New Delhi: The Lahore High court acquitted six leaders of Hafiz Saeed's banned Jamat-ud-Dawah (JuD), an organization that was responsible for the ghastly Mumbai attack in 2008. The Pakistan court on Saturday set aside a trial court's conviction and acquitted these leaders in a terror-financing case.
Saeed-led JuD is the front organisation for the proscribed Lashkar-e-Taiba (LeT), the terror outfit responsible for carrying out the 2008 Mumbai attack that killed 166 people, including six Americans.
According to a report by Pakistan media Dawn, the anti-terrorism court Lahore in April this year had handed nine-year imprisonment each to JuD senior leaders Prof. Malik Zafar Iqbal, Yahya Mujahid (JuD spokesperson), Nasarullah, Samiullah, and Umar Bahadur - and six months' jail term to Hafiz Abdul Rehman Makki (brother-in-law of Saeed) after an FIR was registered by the Counter-Terrorism Department (CTD) of the Punjab Police.
The trial court had found these leaders guilty of terror financing. They had been collecting funds and unlawfully financing the proscribed organisation Lashkar-e-Taiba (LeT). It had also ordered the confiscation of assets made from funds collected through terrorism financing.
On Saturday LHC's division bench comprising Chief Justice Muhammad Ameer Bhatti and Justice Tariq Saleem Sheikh set aside the trial court's decision in the CTD's FIR 18 of 2020 against the six JuD leaders after the prosecution failed to prove the charge against the appellants beyond reasonable doubt, a court official told PTI.
The official said the division bench allowed the petition of the JuD leaders, observing the statement of the star prosecution witness' is not reliable as there is no corroboratory evidence.

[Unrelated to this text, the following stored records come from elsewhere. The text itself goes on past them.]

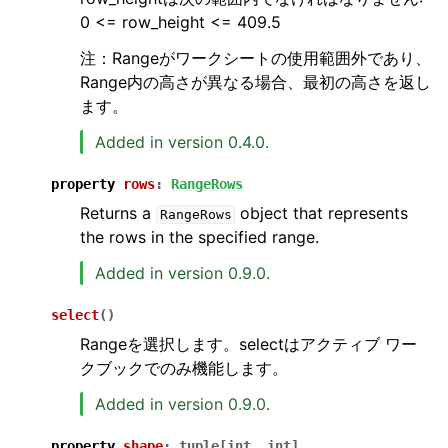
0 <= row_height <= 409.5
注：Rangeがワークシートの使用範囲外であり、
Range内の高さが異なる場合、最初の高さを返し
ます。
Added in version 0.4.0.
property
rows
:
RangeRows
Returns a
object that represents
RangeRows
the rows in the specified range.
Added in version 0.9.0.
select
(
)
Rangeを選択します。selectはアクティブ ワー
クブックでのみ機能します。
Added in version 0.9.0.
property
shape
:
tuple
[
int
,
int
]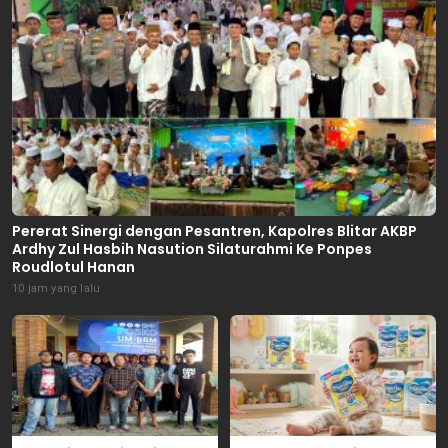
Pererat Sinergi dengan Pesantren, Kapolres Blitar AKBP
Ardhy Zul Hasbih Nasution Silaturahmi Ke Ponpes
Roudlotul Hanan
10 jam yang lalu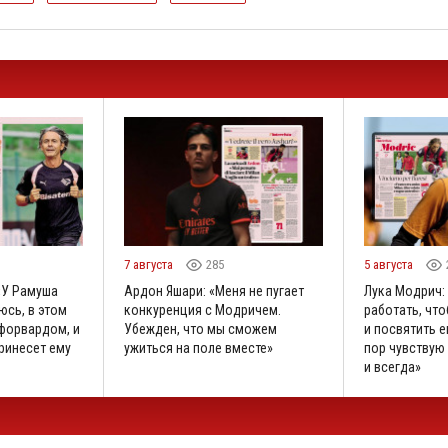
7 августа
285
5 августа
«У Рамуша
Ардон Яшари: «Меня не пугает
Лука Модрич:
юсь, в этом
конкуренция с Модричем.
работать, что
 форвардом, и
Убежден, что мы сможем
и посвятить е
принесет ему
ужиться на поле вместе»
пор чувствую 
и всегда»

“The appellants challenged their conviction before a division bench of the LHC comprising Chief Justice Muhammad Ameer Bhatti and Justice Tariq Saleem Sheikh. Their counsel argued that the prosecution failed to prove the charge against the appellants beyond a reasonable doubt. He said the trial court had not appreciated the evidence properly which had caused the serious miscarriage of justice,” Dawn reported.
He argued that the Al-Anfaal Trust, of which the appellants were members, had no nexus with the proscribed Lashkar-i-Taiba (LeT).

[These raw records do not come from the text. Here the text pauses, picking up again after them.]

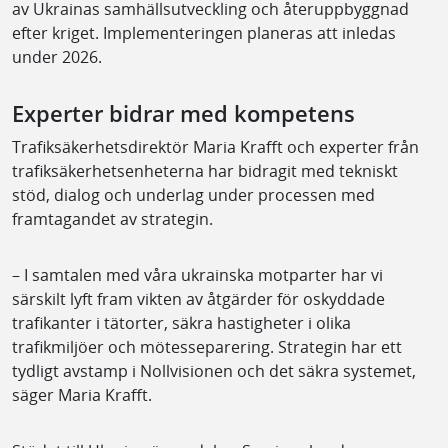
av Ukrainas samhällsutveckling och återuppbyggnad
efter kriget. Implementeringen planeras att inledas
under 2026.
Experter bidrar med kompetens
Trafiksäkerhetsdirektör Maria Krafft och experter från
trafiksäkerhetsenheterna har bidragit med tekniskt
stöd, dialog och underlag under processen med
framtagandet av strategin.
– I samtalen med våra ukrainska motparter har vi
särskilt lyft fram vikten av åtgärder för oskyddade
trafikanter i tätorter, säkra hastigheter i olika
trafikmiljöer och mötesseparering. Strategin har ett
tydligt avstamp i Nollvisionen och det säkra systemet,
säger Maria Krafft.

The law officer argued that the trust in question was working as a proxy for the LeT and the appellants were office-bearers of the trust.
The JuD leaders were produced before the LHC amid strict security arrangements. They had been convicted in other terror financing cases and languishing at the Kot Lakhpat jail in Lahore.
LeT founder Saeed has also been convicted in dozens of FIRs registered by the CTD on charges of terror financing. The CTD had registered as many as 41 FIRs against the leaders of the JuD in different cities. The trial courts have so far decided 37 of them.
The ATC has sentenced Saeed to collective imprisonment of 36 years on terror finance charges under the Anti-Terrorism Act 1997 in five cases so far. Saeed's jail terms will run concurrently meaning he will not stay in jail for many years, reported PTI.
He is serving his term in Lahore's Kot Lakhpat jail along with other convicted JuD leaders. He was arrested in July 2019.
The US named Saeed as a Specially Designated Global Terrorist, and the US, since 2012, has offered a USD 10-million reward for information that brings Saeed to justice. He was listed as a terrorist under the UN Security Council Resolution in 2008.